··· Exercise inputs ···
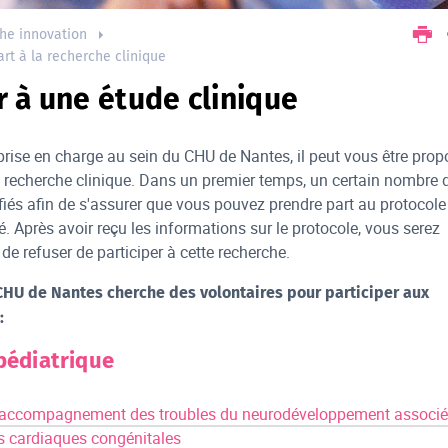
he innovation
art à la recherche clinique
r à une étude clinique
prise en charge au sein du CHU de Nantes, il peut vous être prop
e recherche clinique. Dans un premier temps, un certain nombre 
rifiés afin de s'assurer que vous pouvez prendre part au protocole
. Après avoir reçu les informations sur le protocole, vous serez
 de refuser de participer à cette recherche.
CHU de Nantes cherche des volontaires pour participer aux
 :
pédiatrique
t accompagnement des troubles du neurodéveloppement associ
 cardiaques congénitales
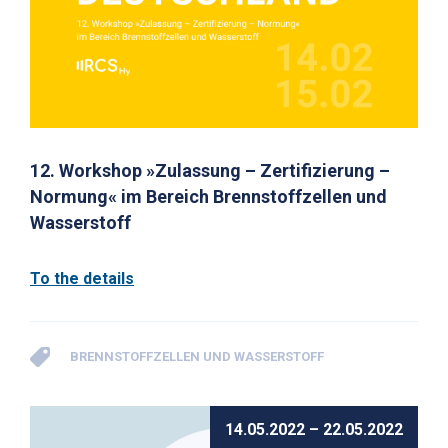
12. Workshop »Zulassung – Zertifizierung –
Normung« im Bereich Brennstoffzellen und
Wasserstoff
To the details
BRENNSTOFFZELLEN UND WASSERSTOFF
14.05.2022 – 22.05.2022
···
··· Exercise inputs ···
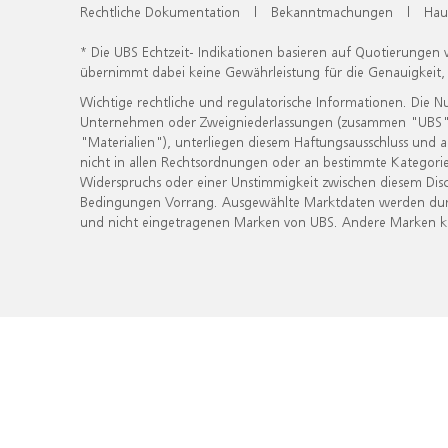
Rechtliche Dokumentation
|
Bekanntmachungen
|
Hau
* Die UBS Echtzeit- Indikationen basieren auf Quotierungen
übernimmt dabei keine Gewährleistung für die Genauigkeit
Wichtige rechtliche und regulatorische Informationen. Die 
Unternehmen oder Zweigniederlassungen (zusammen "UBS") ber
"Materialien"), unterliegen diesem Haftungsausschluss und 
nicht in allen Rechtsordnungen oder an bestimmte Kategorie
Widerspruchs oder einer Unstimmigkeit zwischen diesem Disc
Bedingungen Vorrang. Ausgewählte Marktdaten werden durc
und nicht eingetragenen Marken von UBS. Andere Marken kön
···
··· Exercise inputs ···
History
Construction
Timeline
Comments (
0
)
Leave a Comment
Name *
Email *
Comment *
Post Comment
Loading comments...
···
Assignment: Take the material above from the line bearing "he innovation" through the line bearing "14.05.2022 – 22.05.2022" and write it out exactly, both end lines included. Pictures stay out.

Response below:
he innovation
art à la recherche clinique
r à une étude clinique
prise en charge au sein du CHU de Nantes, il peut vous être prop
e recherche clinique. Dans un premier temps, un certain nombre 
rifiés afin de s'assurer que vous pouvez prendre part au protocole
. Après avoir reçu les informations sur le protocole, vous serez
 de refuser de participer à cette recherche.
CHU de Nantes cherche des volontaires pour participer aux
 :
pédiatrique
t accompagnement des troubles du neurodéveloppement associ
 cardiaques congénitales
12. Workshop »Zulassung – Zertifizierung –
Normung« im Bereich Brennstoffzellen und
Wasserstoff
To the details
BRENNSTOFFZELLEN UND WASSERSTOFF
14.05.2022 – 22.05.2022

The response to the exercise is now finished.